### [WHAT TO PRODUCE]
Using only the entries below, copy exactly the lines that begin at the one with "edal de Sustain para" and end at the one with "37270 Montlouis-sur-Loire, Frankreich", both included. Drop the pictures.

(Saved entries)
----

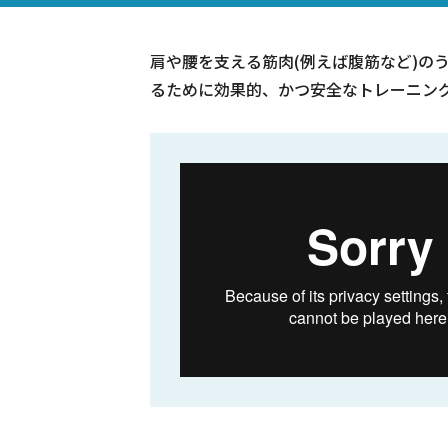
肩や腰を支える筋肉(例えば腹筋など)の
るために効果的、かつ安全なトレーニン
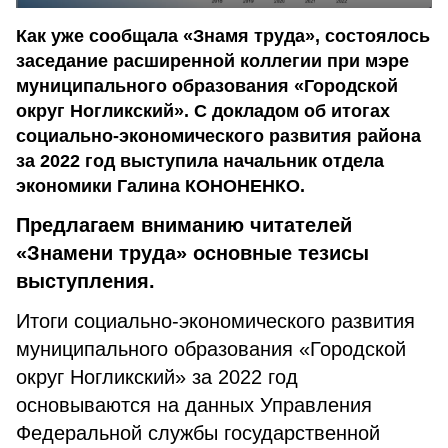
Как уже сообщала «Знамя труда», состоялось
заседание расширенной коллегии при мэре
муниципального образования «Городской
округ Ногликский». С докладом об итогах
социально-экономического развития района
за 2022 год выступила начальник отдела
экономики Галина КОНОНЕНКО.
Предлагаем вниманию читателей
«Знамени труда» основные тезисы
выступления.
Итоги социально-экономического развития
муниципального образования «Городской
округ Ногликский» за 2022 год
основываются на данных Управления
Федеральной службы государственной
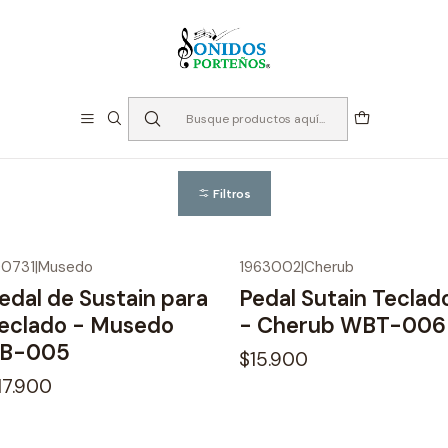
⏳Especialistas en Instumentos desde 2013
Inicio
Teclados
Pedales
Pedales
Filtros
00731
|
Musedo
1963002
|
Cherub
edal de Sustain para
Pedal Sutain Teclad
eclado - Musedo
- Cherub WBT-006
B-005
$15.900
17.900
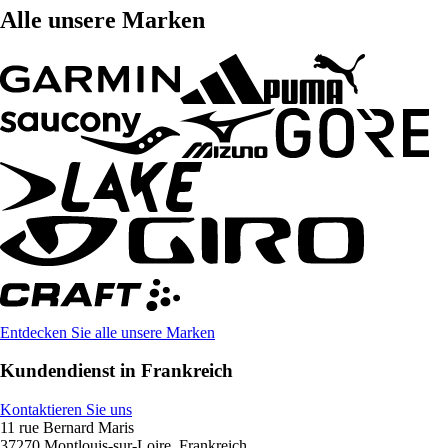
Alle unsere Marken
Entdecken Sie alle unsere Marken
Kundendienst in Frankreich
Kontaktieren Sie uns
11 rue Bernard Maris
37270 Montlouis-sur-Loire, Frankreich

----

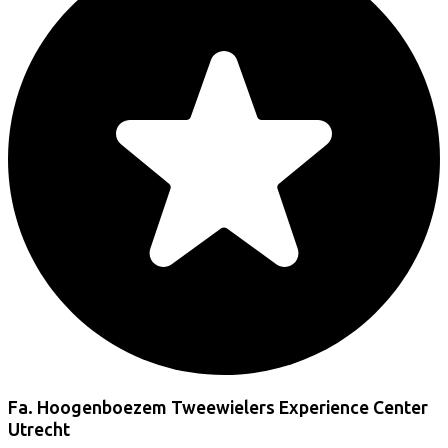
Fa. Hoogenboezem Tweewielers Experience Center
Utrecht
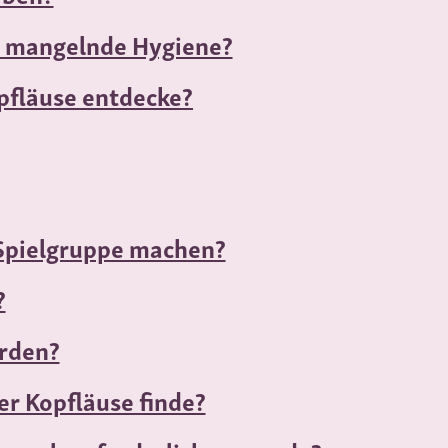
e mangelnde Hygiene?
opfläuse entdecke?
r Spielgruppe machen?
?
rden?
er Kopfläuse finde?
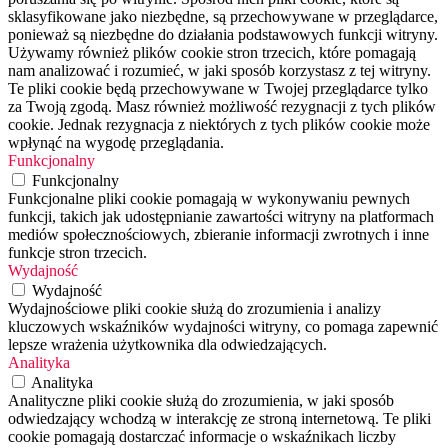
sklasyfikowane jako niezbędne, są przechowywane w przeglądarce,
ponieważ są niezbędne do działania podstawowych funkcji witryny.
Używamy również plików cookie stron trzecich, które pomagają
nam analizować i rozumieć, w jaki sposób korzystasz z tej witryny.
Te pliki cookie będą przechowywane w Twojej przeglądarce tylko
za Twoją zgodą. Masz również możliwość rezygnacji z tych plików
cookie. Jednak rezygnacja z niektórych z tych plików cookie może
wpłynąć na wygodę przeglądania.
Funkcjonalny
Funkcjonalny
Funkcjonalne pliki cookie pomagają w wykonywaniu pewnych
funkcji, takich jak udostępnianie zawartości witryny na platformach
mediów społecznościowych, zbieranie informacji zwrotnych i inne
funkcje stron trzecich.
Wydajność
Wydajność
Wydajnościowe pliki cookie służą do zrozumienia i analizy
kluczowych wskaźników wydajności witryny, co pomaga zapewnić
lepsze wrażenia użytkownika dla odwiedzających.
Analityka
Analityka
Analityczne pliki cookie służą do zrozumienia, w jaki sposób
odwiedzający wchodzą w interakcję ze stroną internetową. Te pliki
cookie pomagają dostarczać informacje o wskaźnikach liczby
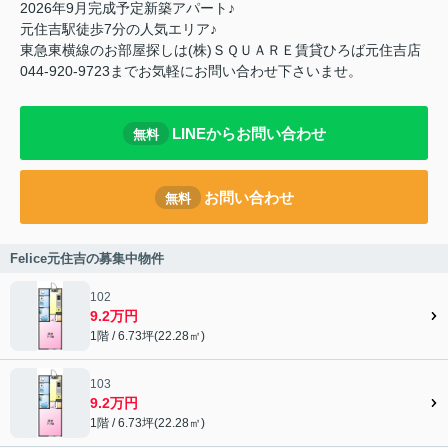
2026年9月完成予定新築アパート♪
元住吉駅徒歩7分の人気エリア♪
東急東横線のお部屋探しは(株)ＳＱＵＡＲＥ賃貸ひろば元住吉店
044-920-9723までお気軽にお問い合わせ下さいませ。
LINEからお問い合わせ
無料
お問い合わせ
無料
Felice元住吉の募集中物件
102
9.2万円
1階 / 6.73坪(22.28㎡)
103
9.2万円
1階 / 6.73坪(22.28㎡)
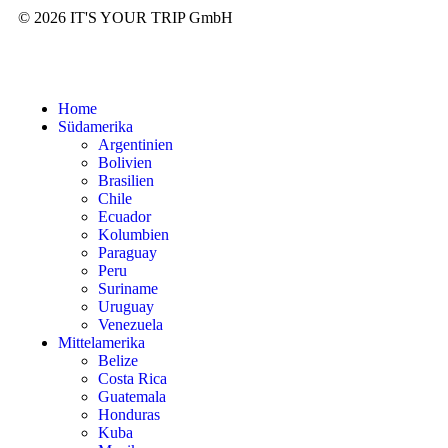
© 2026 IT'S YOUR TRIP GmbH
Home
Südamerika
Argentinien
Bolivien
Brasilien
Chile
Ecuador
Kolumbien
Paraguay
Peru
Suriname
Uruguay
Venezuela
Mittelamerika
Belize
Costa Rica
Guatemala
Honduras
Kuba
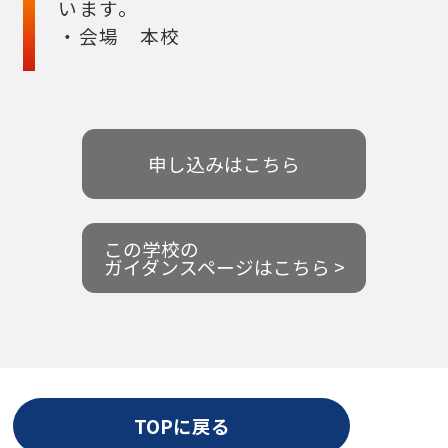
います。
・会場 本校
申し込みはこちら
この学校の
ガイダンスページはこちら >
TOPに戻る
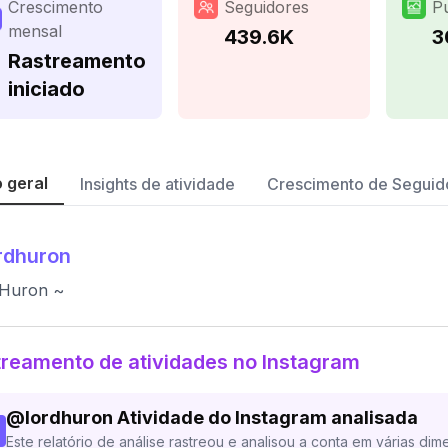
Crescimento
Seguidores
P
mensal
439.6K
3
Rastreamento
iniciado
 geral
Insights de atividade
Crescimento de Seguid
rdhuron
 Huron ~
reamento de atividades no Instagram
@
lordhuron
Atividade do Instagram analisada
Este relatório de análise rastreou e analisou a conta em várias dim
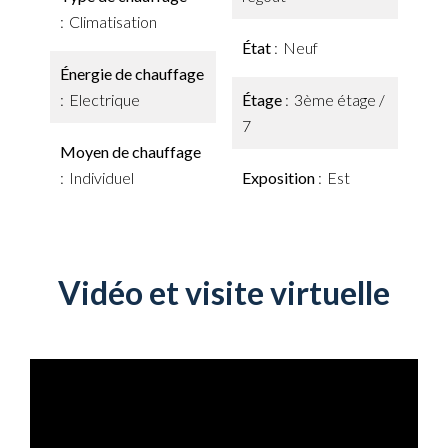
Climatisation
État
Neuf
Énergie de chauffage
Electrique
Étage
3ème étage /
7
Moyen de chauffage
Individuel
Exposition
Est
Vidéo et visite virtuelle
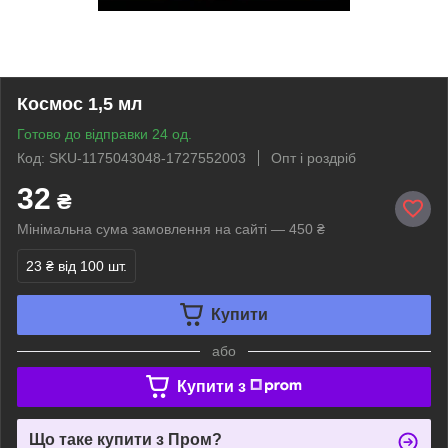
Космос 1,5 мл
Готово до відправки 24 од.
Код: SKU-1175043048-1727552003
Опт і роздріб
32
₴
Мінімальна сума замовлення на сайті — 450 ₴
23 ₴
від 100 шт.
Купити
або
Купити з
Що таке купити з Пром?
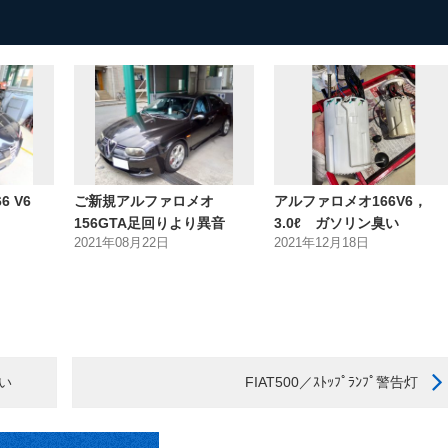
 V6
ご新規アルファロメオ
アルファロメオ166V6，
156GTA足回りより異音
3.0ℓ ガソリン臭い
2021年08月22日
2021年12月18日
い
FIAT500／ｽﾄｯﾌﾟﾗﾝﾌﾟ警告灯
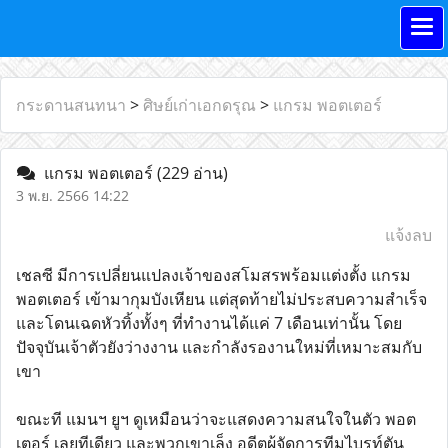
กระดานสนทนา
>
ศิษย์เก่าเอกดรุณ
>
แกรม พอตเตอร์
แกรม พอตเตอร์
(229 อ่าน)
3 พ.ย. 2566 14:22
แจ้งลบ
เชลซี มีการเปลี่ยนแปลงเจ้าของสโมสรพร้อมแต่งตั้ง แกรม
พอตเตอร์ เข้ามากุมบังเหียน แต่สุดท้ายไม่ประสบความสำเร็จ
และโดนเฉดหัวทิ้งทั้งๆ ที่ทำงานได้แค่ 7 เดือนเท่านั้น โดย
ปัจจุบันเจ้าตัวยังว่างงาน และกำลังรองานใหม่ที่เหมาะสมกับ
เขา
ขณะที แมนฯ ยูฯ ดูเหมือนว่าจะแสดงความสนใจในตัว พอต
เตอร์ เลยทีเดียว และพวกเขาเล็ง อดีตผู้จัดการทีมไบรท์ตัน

----

### [SOLUTION FOR THIS EXERCISE]
edal de Sustain para
Pedal Sutain Teclad
eclado - Musedo
- Cherub WBT-006
B-005
$15.900
17.900
Alle unsere Marken
Entdecken Sie alle unsere Marken
Kundendienst in Frankreich
Kontaktieren Sie uns
11 rue Bernard Maris
37270 Montlouis-sur-Loire, Frankreich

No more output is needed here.